Su interés por el estudio del potencial de la literatura para la educación emocional comenzó hace más de una décadas, cuando era alumna en un curso de literatura inglesa y tuvo como tarea la lectura de la novela Things fall apart (“Todo se desmorona”), de Chinua Achebe, escritor contemporáneo nigeriano. La novela describe la vida precolonial en una aldea primitiva de un pueblo nigeriano. No era de las novelas que Helena acostumbraba leer y se le hacía difícil identificarse con los personajes o sentirse atrapada por ese relato monótono lleno de situaciones tan distintas y alejadas de la suyas. Pero en un momento de la historia apareció un hecho que en particular le provocó un estallido de empatía: la esposa del protagonista debió entregar a su única hija como ofrenda en un rito religioso.

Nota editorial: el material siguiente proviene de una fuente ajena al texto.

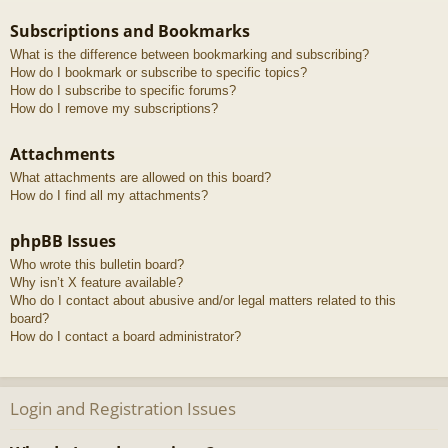
Subscriptions and Bookmarks
What is the difference between bookmarking and subscribing?
How do I bookmark or subscribe to specific topics?
How do I subscribe to specific forums?
How do I remove my subscriptions?
Attachments
What attachments are allowed on this board?
How do I find all my attachments?
phpBB Issues
Who wrote this bulletin board?
Why isn’t X feature available?
Who do I contact about abusive and/or legal matters related to this
board?
How do I contact a board administrator?
Login and Registration Issues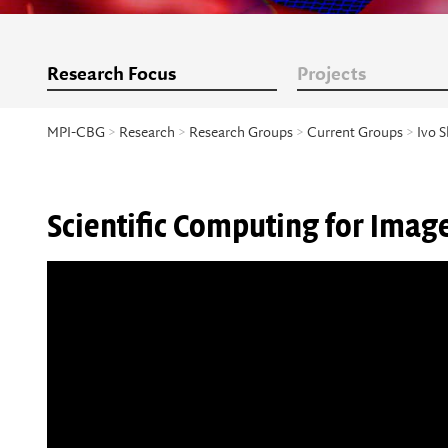
Research Focus
Projects
MPI-CBG
>
Research
>
Research Groups
>
Current Groups
>
Ivo S
Scientific Computing for Ima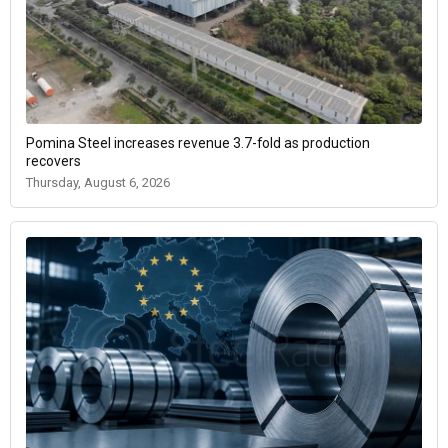
Pomina Steel increases revenue 3.7-fold as production
recovers
Thursday, August 6, 2026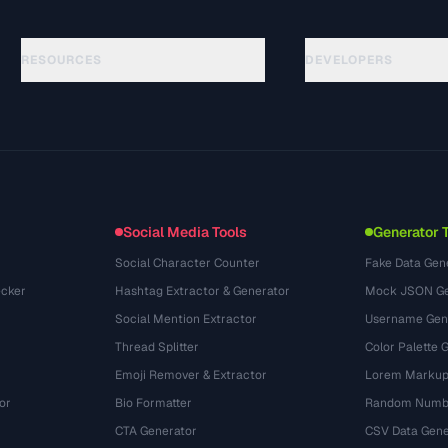
RESOURCES
DEVELOPERS
Panduan
API Documentation
(140)
Glosarium
OpenAPI Spec
(65)
Studi Kasus
llms.txt
(302)
Format File
Embed Widget
(131)
Konversi
(1484)
Social Media Tools
Generator 
Social Character Counter
Fake Data Gen
cker
Hashtag Extractor & Generator
Mock JSON Ge
Social Mention Extractor
Username Gen
Thread Splitter
Color Palette 
Emoji Remover & Extractor
Lorem Markup
or
Bio Formatter
Random Numbe
CTA Generator
CSV Data Gene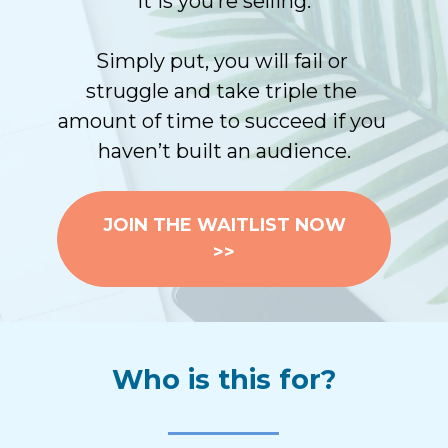
it is you’re selling.
Simply put, you will fail or 
struggle and take triple the 
amount of time to succeed if you 
haven’t built an audience.
JOIN THE WAITLIST NOW
>>
Who is this for?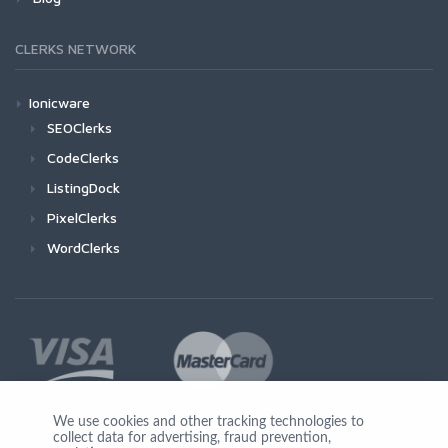
CLERKS NETWORK
Ionicware
SEOClerks
CodeClerks
ListingDock
PixelClerks
WordClerks
We use cookies and other tracking technologies to
collect data for advertising, fraud prevention,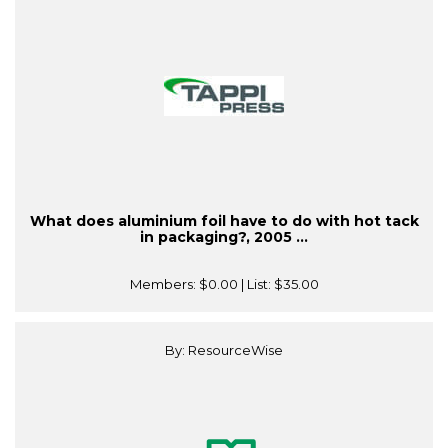
What does aluminium foil have to do with hot tack
in packaging?, 2005 ...
Members:
$0.00
| List:
$35.00
By: ResourceWise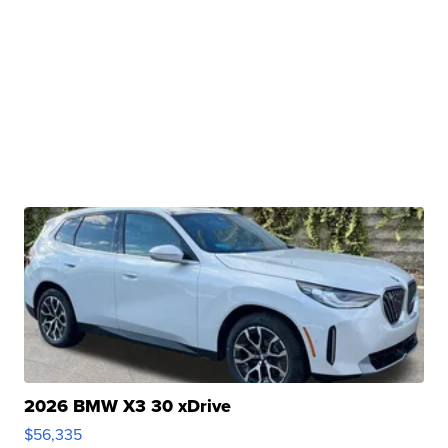
2026 BMW X3 30 xDrive
$56,335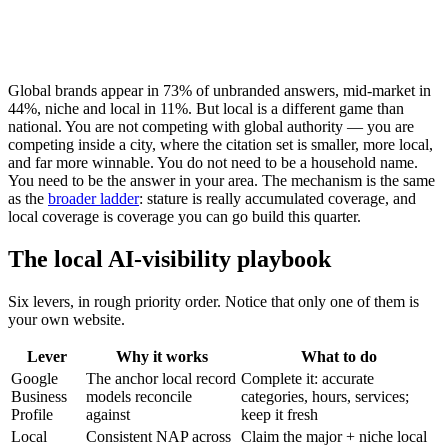
Global brands appear in
73%
of unbranded answers, mid-market in
44%
, niche and local in
11%
. But local is a different game than
national. You are not competing with global authority — you are
competing inside a city, where the citation set is smaller, more local,
and far more winnable. You do not need to be a household name.
You need to be the answer in your area. The mechanism is the same
as the
broader ladder
: stature is really accumulated coverage, and
local coverage is coverage you can go build this quarter.
The local AI-visibility playbook
Six levers, in rough priority order. Notice that only one of them is
your own website.
Lever
Why it works
What to do
Google
The anchor local record
Complete it: accurate
Business
models reconcile
categories, hours, services;
Profile
against
keep it fresh
Local
Consistent NAP across
Claim the major + niche local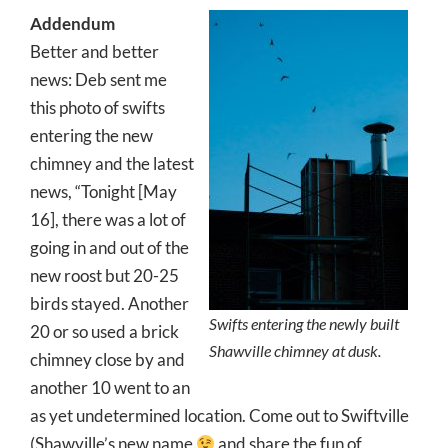
Addendum
Better and better
news: Deb sent me
this photo of swifts
entering the new
chimney and the latest
news, “Tonight [May
16], there was a lot of
going in and out of the
new roost but 20-25
birds stayed. Another
Swifts entering the newly built
20 or so used a brick
Shawville chimney at dusk.
chimney close by and
another 10 went to an
as yet undetermined location. Come out to Swiftville
(Shawville’s new name
and share the fun of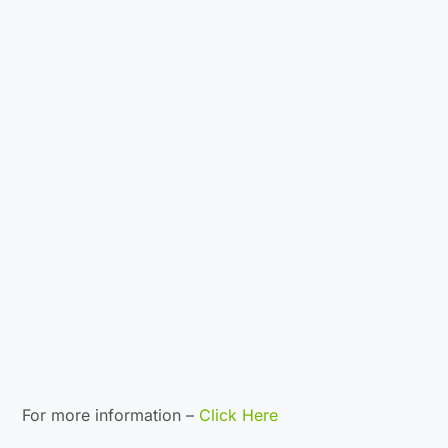
For more information –
Click Here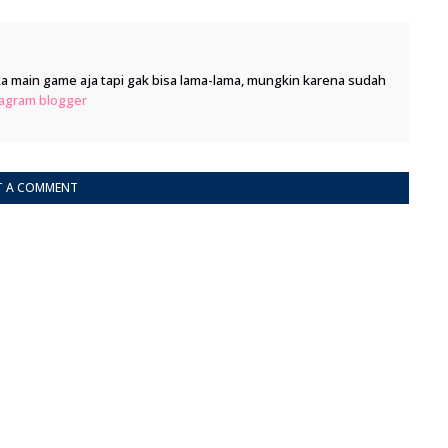
 main game aja tapi gak bisa lama-lama, mungkin karena sudah
tagram
blogger
T A COMMENT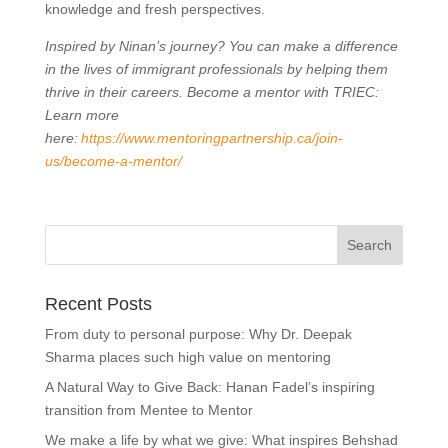
knowledge and fresh perspectives.
Inspired by Ninan’s journey? You can make a difference
in the lives of immigrant professionals by helping them
thrive in their careers. Become a mentor with TRIEC:
Learn more
here:
https://www.mentoringpartnership.ca/join-
us/become-a-mentor/
Recent Posts
From duty to personal purpose: Why Dr. Deepak
Sharma places such high value on mentoring
A Natural Way to Give Back: Hanan Fadel’s inspiring
transition from Mentee to Mentor
We make a life by what we give: What inspires Behshad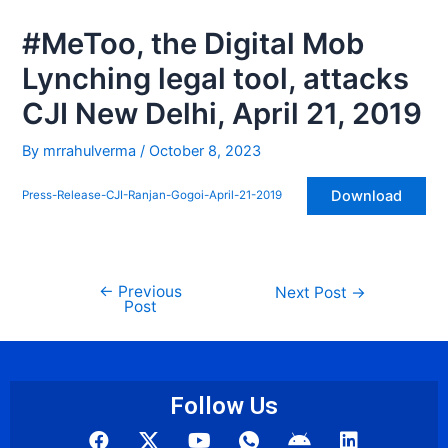
1
#MeToo, the Digital Mob
Lynching legal tool, attacks
CJI New Delhi, April 21, 2019
By
mrrahulverma
/
October 8, 2023
Download
Press-Release-CJI-Ranjan-Gogoi-April-21-2019
←
Previous
Next Post
→
Post
Follow Us
F
Y
I
A
L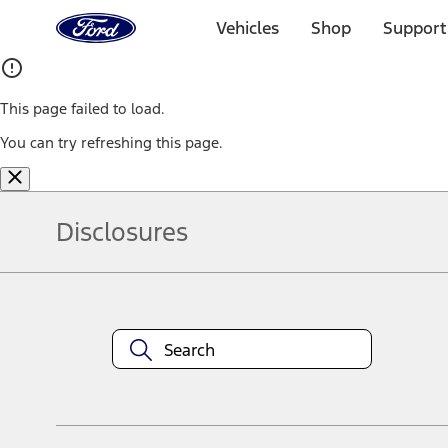
Ford
Home
Vehicles
Shop
Support
Page
Skip To Content
This page failed to load.
You can try refreshing this page.
Disclosures
Note.
Information is provided on an "as is" basis and could include techn
not limited to, accuracy, currency, or completeness, the operation o
equipment at any time without incurring obligations. Your Ford dea
1.
Current Manufacturer Suggested Retail Price (MSRP) for base vehi
filing charge, and any emission testing charge. Optional equipment 
title and registration. Not all vehicles qualify for A/X/Z Plan.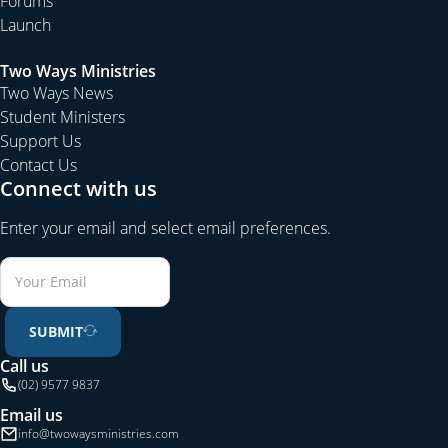
Forums
Launch
Two Ways Ministries
Two Ways News
Student Ministers
Support Us
Contact Us
Connect with us
Enter your email and select email preferences.
SUBMIT
Call us
(02) 9577 9837
Email us
info@twowaysministries.com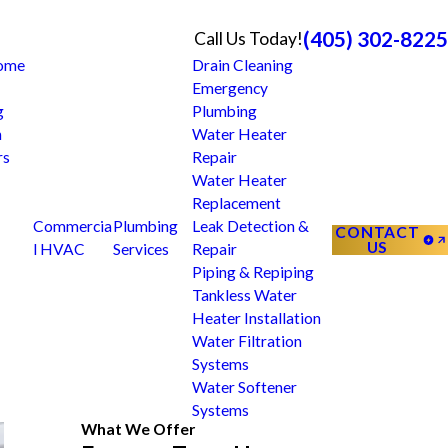
(405) 302-8225
Call Us Today!
Home
Drain Cleaning
Emergency
g
Plumbing
n
Water Heater
rs
Repair
Water Heater
Replacement
Commercia
Plumbing
Leak Detection &
CONTACT
US
l HVAC
Services
Repair
Piping & Repiping
Tankless Water
Heater Installation
Water Filtration
Systems
Water Softener
Systems
What We Offer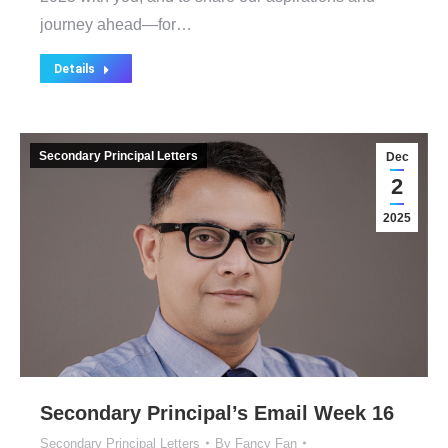
journey ahead—for…
Details
Secondary Principal Letters
Dec
2
2025
Secondary Principal’s Email Week 16
Secondary Principal Letters
By
Fancy Fan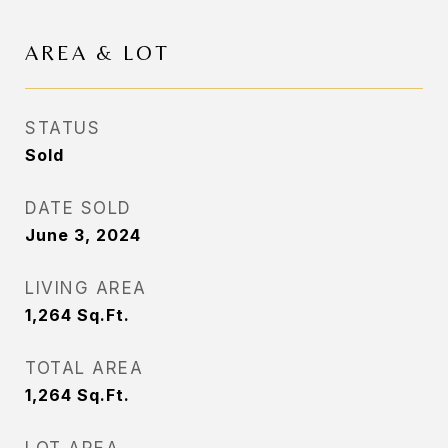
AREA & LOT
STATUS
Sold
DATE SOLD
June 3, 2024
LIVING AREA
1,264
Sq.Ft.
TOTAL AREA
1,264
Sq.Ft.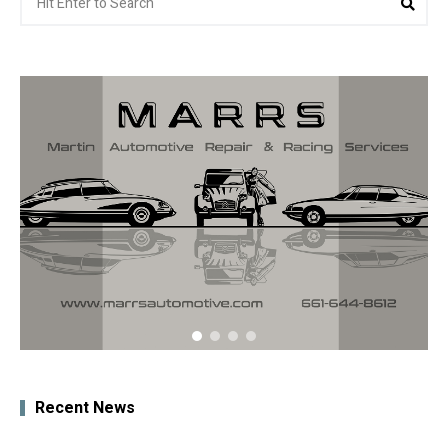
for:
Recent News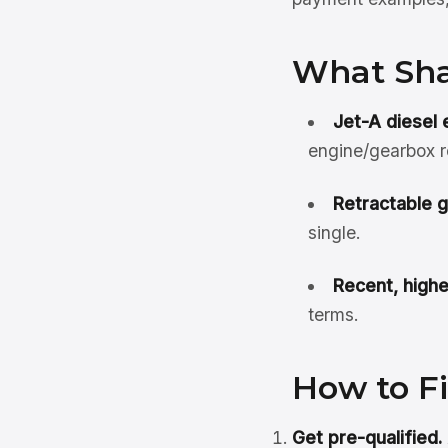
What Sha
Jet-A diesel
engine/gearbox 
Retractable 
single.
Recent, highe
terms.
How to F
Get pre-qualified.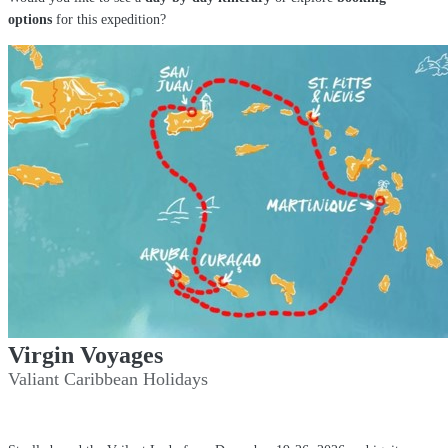
options
for this expedition?
Virgin Voyages
Valiant Caribbean Holidays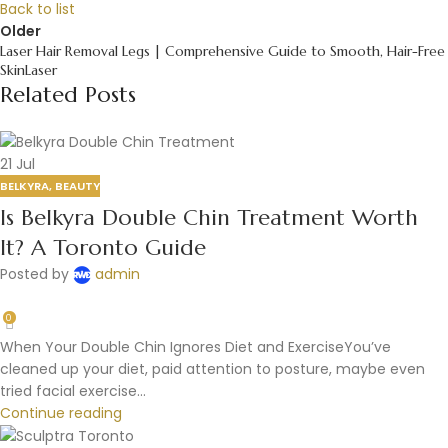
Back to list
Older
Laser Hair Removal Legs | Comprehensive Guide to Smooth, Hair-Free
SkinLaser
Related Posts
21
Jul
BELKYRA
,
BEAUTY
Is Belkyra Double Chin Treatment Worth
It? A Toronto Guide
Posted by
admin
0
When Your Double Chin Ignores Diet and ExerciseYou’ve
cleaned up your diet, paid attention to posture, maybe even
tried facial exercise...
Continue reading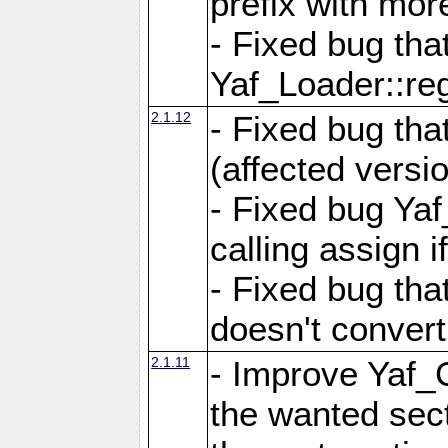
prefix with mor
- Fixed bug tha
Yaf_Loader::r
2.1.12
- Fixed bug tha
(affected versio
- Fixed bug Ya
calling assign i
- Fixed bug tha
doesn't convert
2.1.11
- Improve Yaf_C
the wanted sec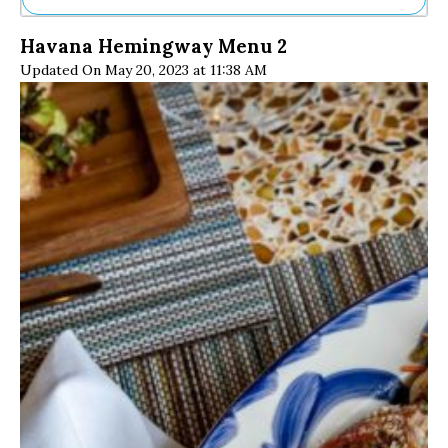
Ne
Havana Hemingway Menu 2
Sh
Updated On May 20, 2023 at 11:38 AM
Be
Th
Ea
St
Re
Me
Soc
Co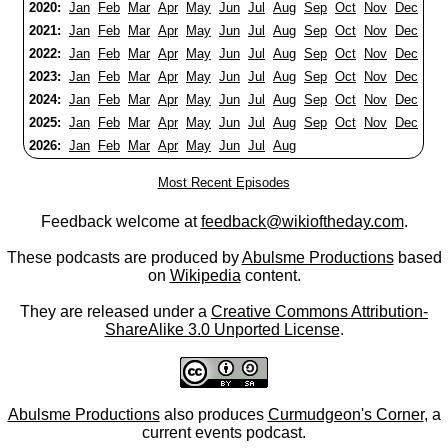
2020:
Jan
Feb
Mar
Apr
May
Jun
Jul
Aug
Sep
Oct
Nov
Dec
2021:
Jan
Feb
Mar
Apr
May
Jun
Jul
Aug
Sep
Oct
Nov
Dec
2022:
Jan
Feb
Mar
Apr
May
Jun
Jul
Aug
Sep
Oct
Nov
Dec
2023:
Jan
Feb
Mar
Apr
May
Jun
Jul
Aug
Sep
Oct
Nov
Dec
2024:
Jan
Feb
Mar
Apr
May
Jun
Jul
Aug
Sep
Oct
Nov
Dec
2025:
Jan
Feb
Mar
Apr
May
Jun
Jul
Aug
Sep
Oct
Nov
Dec
2026:
Jan
Feb
Mar
Apr
May
Jun
Jul
Aug
Most Recent Episodes
Feedback welcome at
feedback@wikioftheday.com
.
These podcasts are produced by
Abulsme Productions
based
on
Wikipedia
content.
They are released under a
Creative Commons Attribution-
ShareAlike 3.0 Unported License
.
Abulsme Productions
also produces
Curmudgeon's Corner
, a
current events podcast.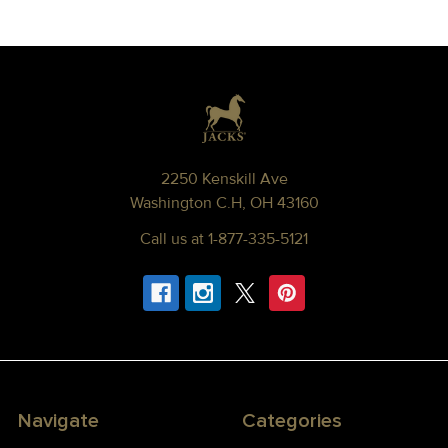
Footer
2250 Kenskill Ave
Washington C.H, OH 43160
Call us at 1-877-335-5121
Navigate
Categories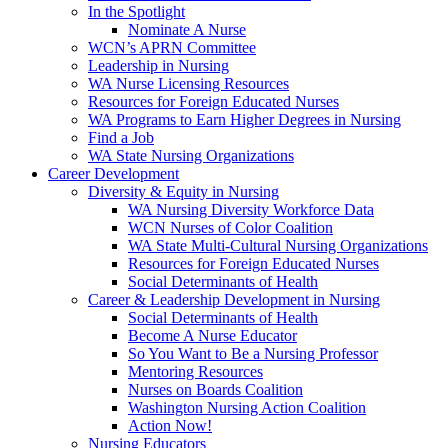
In the Spotlight
Nominate A Nurse
WCN’s APRN Committee
Leadership in Nursing
WA Nurse Licensing Resources
Resources for Foreign Educated Nurses
WA Programs to Earn Higher Degrees in Nursing
Find a Job
WA State Nursing Organizations
Career Development
Diversity & Equity in Nursing
WA Nursing Diversity Workforce Data
WCN Nurses of Color Coalition
WA State Multi-Cultural Nursing Organizations
Resources for Foreign Educated Nurses
Social Determinants of Health
Career & Leadership Development in Nursing
Social Determinants of Health
Become A Nurse Educator
So You Want to Be a Nursing Professor
Mentoring Resources
Nurses on Boards Coalition
Washington Nursing Action Coalition
Action Now!
Nursing Educators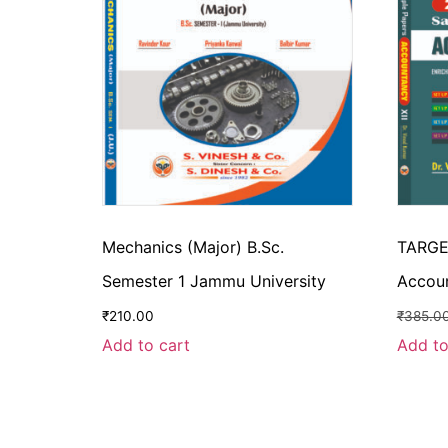
Mechanics (Major) B.Sc.
TARGE
Semester 1 Jammu University
Accou
₹
210.00
₹
385.0
Add to cart
Add to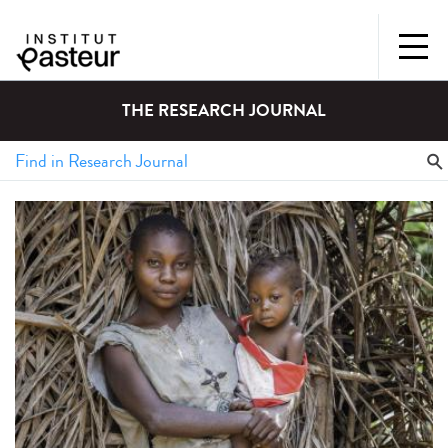
THE RESEARCH JOURNAL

En ese momento se sintió verdaderamente identificada con este personaje, se sumergió en la historia, pudo sentir lo que ella sentiría y, aunque sus vidas fueran totalmente distintas, logró la empatía a través de las emociones. Rechazó la indiferencia y el desapego que había sentido por los personajes en el comienzo de la historia y fue consciente del surgimiento de una metaemoción [emoción acerca de una emoción], concepto que desarrolla en las páginas de Lectores ecuánimes y que propone como clave, entre otras, para la educación emocional.

En contexto

El libro de Modzelewski pretende difundir las investigaciones que realiza como parte de su trabajo como docente en la Udelar. En particular, en su origen pretendía ser predominantemente teórico, pero en 2018, mientras buscaba aplicar estas ideas en la educación, surgió la posibilidad de realizar talleres semanales en una escuela pública montevideana con dos grupos de tercer año. La finalidad de estos talleres sería propiciar en los niños el hábito de colocarse en el lugar del otro: el raro, el malo, el distinto, alguien con quien nunca pensarían identificarse. La experiencia implicó que los niños formularan preguntas construyendo diferentes miradas, ejercitando la empatía y, sobre todo, “rescatando al antagonista”, como ella le llama. Esta experiencia se terminó convirtiendo en el trabajo de aplicación central de Lectores ecuánimes.

Al consultarle sobre los resultados obtenidos, concluye que este abordaje sistemático de una nueva forma de leer genera individuos más reflexivos en sus juicios hacia los demás. Aconseja e invita a su aplicación en las aulas para hacer de este un proceso cotidiano, ya que no solamente los resultados son beneficiosos; la misma puesta en práctica de la reflexión genera instancias de entusiasmo, comunión y respeto dentro del aula.

Sostiene que los docentes que los lleven a cabo deben estar formados en metodologías de trabajo en comunidad y alertas de su propia voluntad de adoctrinamiento, que les surgirá sin que se lo propongan. Serán propulsores de la construcción de ciudadanos más justos y compasivos. Sin dudas, nuestra sociedad actual los necesita.

Verónica Tellechea es Licenciada en Ciencias de la Comunicación por la Universidad de la República.